It’s been nearly 15 years since Savannah, Georgia based stoner sludge band Kylesa formed. Their self titled release in 2002 introduced them as a force in the stoner metal genre, with groovy riffs, crushingly heavy vocals, and a few remaining ties to the band’s grindcore origins. Over the years, the band has shifted and evolved their sound, incorporating influences from psychedelic and experimental roots. Their newest release, Exhausting Fire, has taken their sound to another level. With some heavy goth rock vibes and lots of focus on the commanding voice of Laura Pleasants, the seeds that were planted in 2013’s Ultraviolet have bloomed into one of the most exciting sounding projects in rock music currently.
Each of the wide variety of influences that shape Kylesa’s newly focused sound are represented on different songs throughout the album. Exhausting Fire opens with the aptly-titled “Crusher”, which immediately reassures long time fans that though their sound may have developed, they are still truly heavy forces in metal and hard rock. I include hard rock because, while they may have in the past been seen as solely a metal band, this is an album that could easily appeal to even the least frequent of metal listeners.
One of the most pervasive influences on this record is goth rock, which is especially noticeable in Pleasants’s vocals. Even “Crusher” lightens the load occasionally with her enchanting clean singing. Songs like “Night Drive” up the goth factor with a hazy sound that could almost be described as shoe-gaze influences. It’s a quick dot to connect from goth rock to the New Wave soaked lo-fi post punk that is being referenced this song, and with such heavy psychedelic inspiration, Kylesa does a seriously impressive take on it.
Kylesa has also upped the psych on Exhausting Fire. “Falling” is a totally atmospheric journey, a far leap from their grindcore roots. Pleasants voice sounds interesting and mysterious, and the “Echoes” style groove from the rhythm section keeps the song from dragging before it hits the fuzz heavy guitar solo. A change in pace has not tripped up the band’s ability to rock in the slightest.

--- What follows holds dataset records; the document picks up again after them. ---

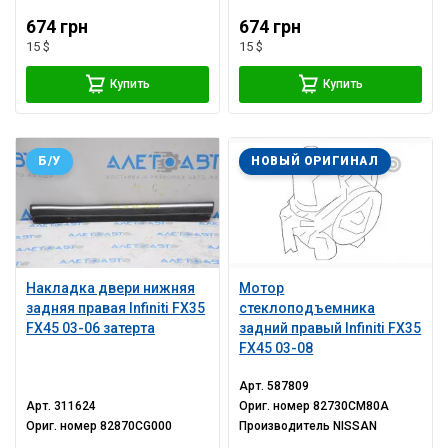
674 грн
674 грн
15 $
15 $
Купить
Купить
Б/У
НОВЫЙ ОРИГИНАЛ
Накладка двери нижняя
Мотор
задняя правая Infiniti FX35
стеклоподъемника
FX45 03-06 затерта
задний правый Infiniti FX35
FX45 03-08
Арт.
587809
Арт.
311624
Ориг. номер
82730CM80A
Ориг. номер
82870CG000
Производитель
NISSAN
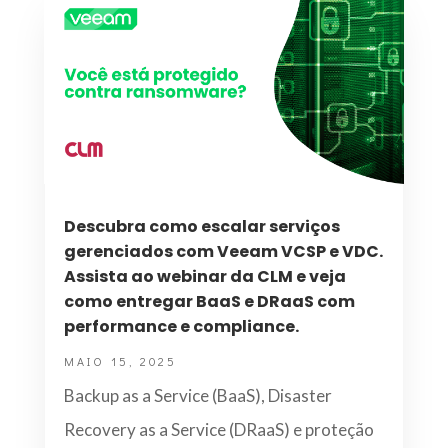
Descubra como escalar serviços
gerenciados com Veeam VCSP e VDC.
Assista ao webinar da CLM e veja
como entregar BaaS e DRaaS com
performance e compliance.
MAIO 15, 2025
Backup as a Service (BaaS), Disaster
Recovery as a Service (DRaaS) e proteção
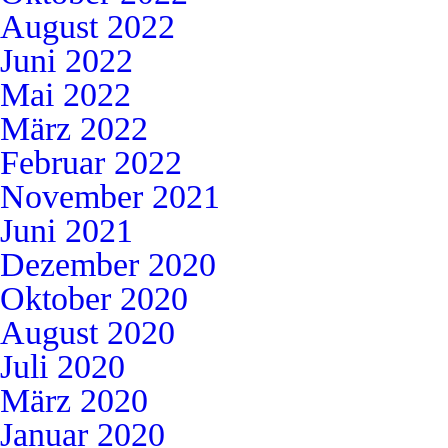
August 2022
Juni 2022
Mai 2022
März 2022
Februar 2022
November 2021
Juni 2021
Dezember 2020
Oktober 2020
August 2020
Juli 2020
März 2020
Januar 2020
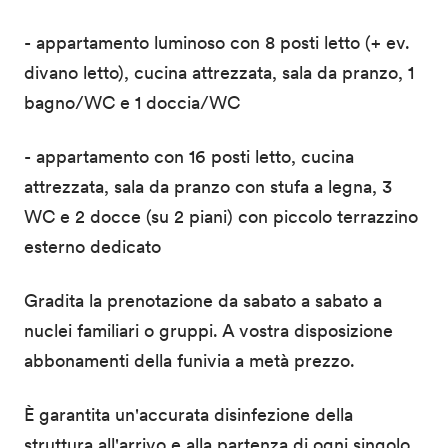
- appartamento luminoso con 8 posti letto (+ ev.
divano letto), cucina attrezzata, sala da pranzo, 1
bagno/WC e 1 doccia/WC
- appartamento con 16 posti letto, cucina
attrezzata, sala da pranzo con stufa a legna, 3
WC e 2 docce (su 2 piani) con piccolo terrazzino
esterno dedicato
Gradita la prenotazione da sabato a sabato a
nuclei familiari o gruppi. A vostra disposizione
abbonamenti della funivia a metà prezzo.
È garantita un'accurata disinfezione della
struttura all'arrivo e alla partenza di ogni singolo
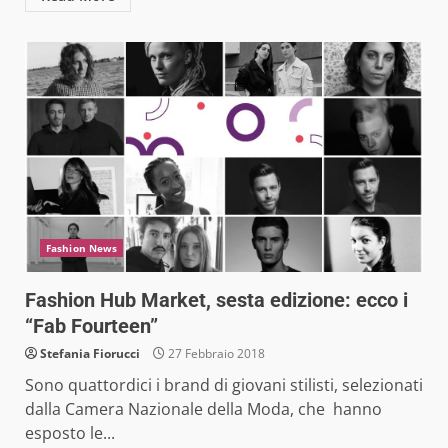
Fashion News
Fashion Hub Market, sesta edizione: ecco i
“Fab Fourteen”
Stefania Fiorucci
27 Febbraio 2018
Sono quattordici i brand di giovani stilisti, selezionati
dalla Camera Nazionale della Moda, che hanno
esposto le...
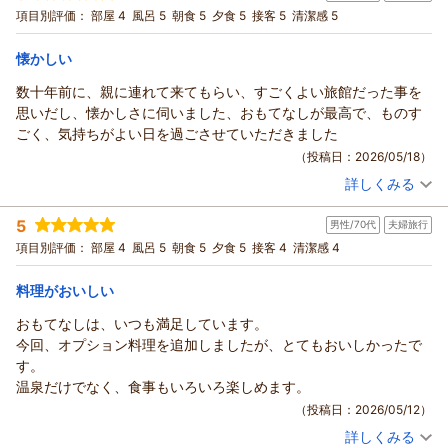
あり ※要予約
るサービスとプランをご用意できればと存じます。
和室
朝・夕
項目別評価：
部屋 4
風呂 5
朝食 5
夕食 5
接客 5
清潔感 5
宿泊価格帯：
貴重なご感想ありがとうございました。
17,001～18,000円(大人一人あたり/税込)
懐かしい
（返信日：2026/07/01）
湯村温泉 佳泉郷 井づつやからの返信
数十年前に、親に連れて来てもらい、すごくよい旅館だった事を
ピコちゃん様
思いだし、懐かしさに伺いました、おもてなしが最高で、ものす
この度は当館にご宿泊いただき誠にありがとうございました。
ごく、気持ちがよい日を過ごさせていただきました
さらにはご滞在中ご満足いただけたようで大変うれしく存じま
（投稿日：2026/05/18）
す。
詳しくみる
是非また湯村温泉にお越しの際には当館をご指名くださいま
宿泊時期：
2026年05月宿泊 (夫婦旅行)
せ。
投稿者：
ゆかりんさん
(女性/60代)
5
男性/70代
夫婦旅行
宿泊プラン：
幻想的なライトアップと共にイス・テーブルで楽しむ旬会席
ピコちゃん様の次回のご来館をスタッフ一同心よりお待ち申し
♪ ガーデンダイニング『はなみずき』プラン
和室
朝・夕
項目別評価：
部屋 4
風呂 5
朝食 5
夕食 5
接客 4
清潔感 4
上げます。
宿泊価格帯：
21,001～22,000円(大人一人あたり/税込)
（返信日：2026/07/01）
料理がおいしい
湯村温泉 佳泉郷 井づつやからの返信
おもてなしは、いつも満足しています。
ゆかりん様
今回、オプション料理を追加しましたが、とてもおいしかったで
この度は当館にご宿泊いただき誠にありがとうございました。
す。
さらにはご滞在中ご満足いただけたようで大変うれしく存じま
温泉だけでなく、食事もいろいろ楽しめます。
す。
（投稿日：2026/05/12）
これからも守るべき伝統を大切にしつつ、時代に合ったサービ
詳しくみる
スを提供できるよう邁進したいと存じます。
宿泊時期：
2026年05月宿泊 (夫婦旅行)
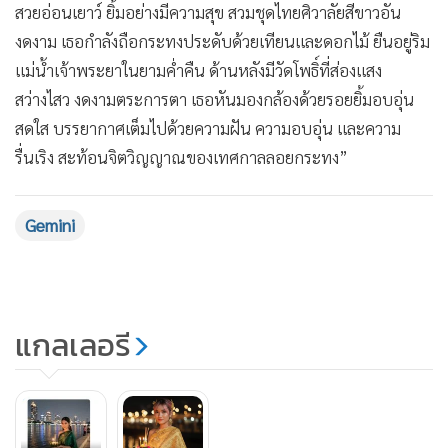
สวยอ่อนเยาว์ ยิ้มอย่างมีความสุข สวมชุดไทยศิวาลัยสีขาวอัน
งดงาม เธอกำลังถือกระทงประดับด้วยเทียนและดอกไม้ ยืนอยู่ริม
แม่น้ำเจ้าพระยาในยามค่ำคืน ด้านหลังมีวัดโพธิ์ที่ส่องแสง
สว่างไสว งดงามตระการตา เธอหันมองกล้องด้วยรอยยิ้มอบอุ่น
สดใส บรรยากาศเต็มไปด้วยความฝัน ความอบอุ่น และความ
รื่นเริง สะท้อนจิตวิญญาณของเทศกาลลอยกระทง”
Gemini
แกลเลอรี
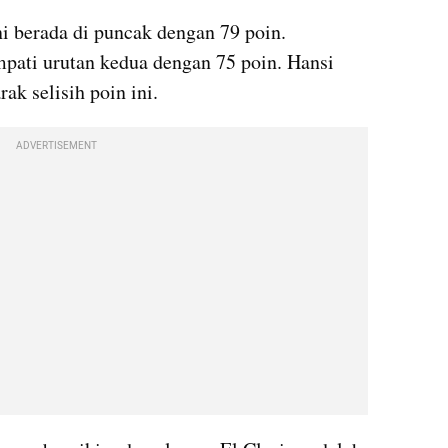
i berada di puncak dengan 79 poin. 
ati urutan kedua dengan 75 poin. Hansi 
ak selisih poin ini.
ADVERTISEMENT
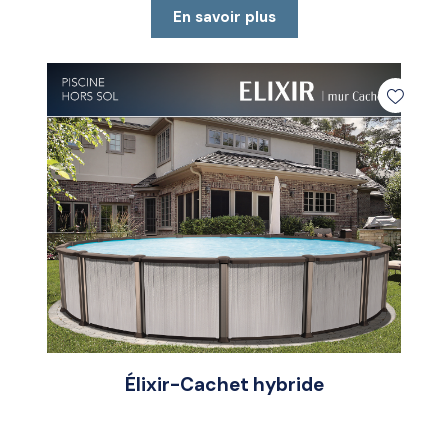
En savoir plus
Élixir-Cachet hybride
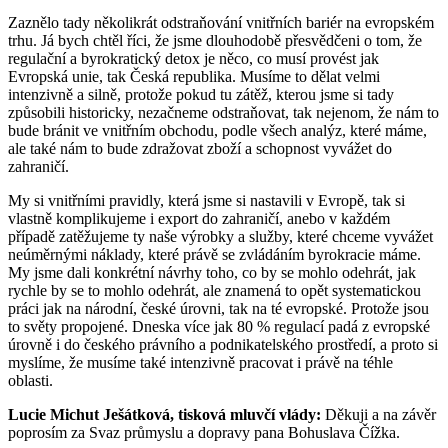
Zaznělo tady několikrát odstraňování vnitřních bariér na evropském
trhu. Já bych chtěl říci, že jsme dlouhodobě přesvědčeni o tom, že
regulační a byrokratický detox je něco, co musí provést jak
Evropská unie, tak Česká republika. Musíme to dělat velmi
intenzivně a silně, protože pokud tu zátěž, kterou jsme si tady
způsobili historicky, nezačneme odstraňovat, tak nejenom, že nám to
bude bránit ve vnitřním obchodu, podle všech analýz, které máme,
ale také nám to bude zdražovat zboží a schopnost vyvážet do
zahraničí.
My si vnitřními pravidly, která jsme si nastavili v Evropě, tak si
vlastně komplikujeme i export do zahraničí, anebo v každém
případě zatěžujeme ty naše výrobky a služby, které chceme vyvážet
neúměrnými náklady, které právě se zvládáním byrokracie máme.
My jsme dali konkrétní návrhy toho, co by se mohlo odehrát, jak
rychle by se to mohlo odehrát, ale znamená to opět systematickou
práci jak na národní, české úrovni, tak na té evropské. Protože jsou
to světy propojené. Dneska více jak 80 % regulací padá z evropské
úrovně i do českého právního a podnikatelského prostředí, a proto si
myslíme, že musíme také intenzivně pracovat i právě na téhle
oblasti.
Lucie Michut Ješátková, tisková mluvčí vlády:
Děkuji a na závěr
poprosím za Svaz průmyslu a dopravy pana Bohuslava Čížka.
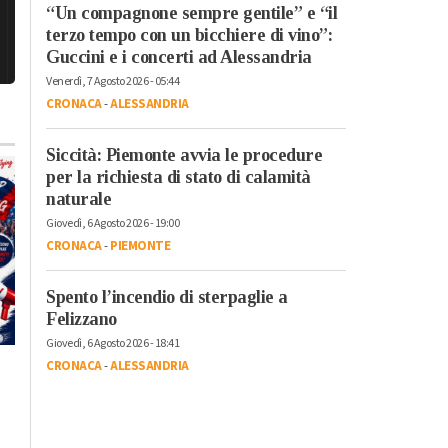
“Un compagnone sempre gentile” e “il
terzo tempo con un bicchiere di vino”:
Guccini e i concerti ad Alessandria
Venerdì, 7 Agosto 2026 - 05:44
CRONACA
-
ALESSANDRIA
Siccità: Piemonte avvia le procedure
per la richiesta di stato di calamità
naturale
Giovedì, 6 Agosto 2026 - 19:00
CRONACA
-
PIEMONTE
Spento l’incendio di sterpaglie a
Martedì, 4 Agosto 2026 - 05:35
Felizzano
Cronaca
-
Alessandria
-
Alto
Piemonte
-
Provincia di Pavia
Giovedì, 6 Agosto 2026 - 18:41
Eclissi: il cielo che si
Giovedì, 6 Agosto 2026 - 14:05
CRONACA
-
ALESSANDRIA
Cronaca
-
Alessandria
oscura e i rischi per la
Duro attacco Fials:
vista, ‘gli occhiali da
“Turni massacranti 
sole non bastano’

And Exhausting Fire is still full of rock. “Shaping the Southern Sky,” as the title might suggest, is a groovy trip back to the band’s Southern metal origins with unrelenting riffs that, channeling the spacey heaviness of the likes of early Monster Magnet, will keep your head banging throughout the song. Kylesa hasn’t lost their original sound on this new record, they’ve just elevated the heck out of it. One of the places where this blend shines through best is on the track “Blood Moon,” an earth shatteringly sludgy track that evokes its title again and again.

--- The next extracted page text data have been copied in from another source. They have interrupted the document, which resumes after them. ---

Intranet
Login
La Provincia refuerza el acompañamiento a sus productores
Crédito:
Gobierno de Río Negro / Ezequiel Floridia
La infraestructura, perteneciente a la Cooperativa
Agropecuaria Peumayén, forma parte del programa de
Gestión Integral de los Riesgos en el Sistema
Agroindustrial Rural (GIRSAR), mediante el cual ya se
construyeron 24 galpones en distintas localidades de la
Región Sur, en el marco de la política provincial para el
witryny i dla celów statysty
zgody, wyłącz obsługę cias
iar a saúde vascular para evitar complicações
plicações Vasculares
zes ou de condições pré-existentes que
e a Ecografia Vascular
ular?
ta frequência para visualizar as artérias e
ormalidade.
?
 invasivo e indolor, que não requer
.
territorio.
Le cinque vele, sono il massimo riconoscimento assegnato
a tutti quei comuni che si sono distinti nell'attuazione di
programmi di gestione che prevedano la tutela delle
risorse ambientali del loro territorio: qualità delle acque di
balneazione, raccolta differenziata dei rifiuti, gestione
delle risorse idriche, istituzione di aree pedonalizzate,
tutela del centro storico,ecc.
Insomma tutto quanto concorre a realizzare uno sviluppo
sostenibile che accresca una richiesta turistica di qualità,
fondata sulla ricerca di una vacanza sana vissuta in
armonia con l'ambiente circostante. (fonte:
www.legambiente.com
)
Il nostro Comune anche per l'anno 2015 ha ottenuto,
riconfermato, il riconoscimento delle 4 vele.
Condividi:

No good band stops evolving their sound just because they feel they’ve found the one that fits. And Kylesa has proved to be one seriously good band, so one can only imagine where these giants in heavy music are headed next. Exhausting Fire will undoubtedly be remembered as not only one of the best releases of 2015, but likely a seminal record in the shape of metal to come. More and more bands have been embracing the psychedelic influences of their predecessors and their predecessors’ predecessors and are creating some of the most interesting, innovative music to come out in metal in a long time, and with Exhausting Fire, Kylesa has secured its place (where it was already sitting pretty nicely already) at the head of that movement.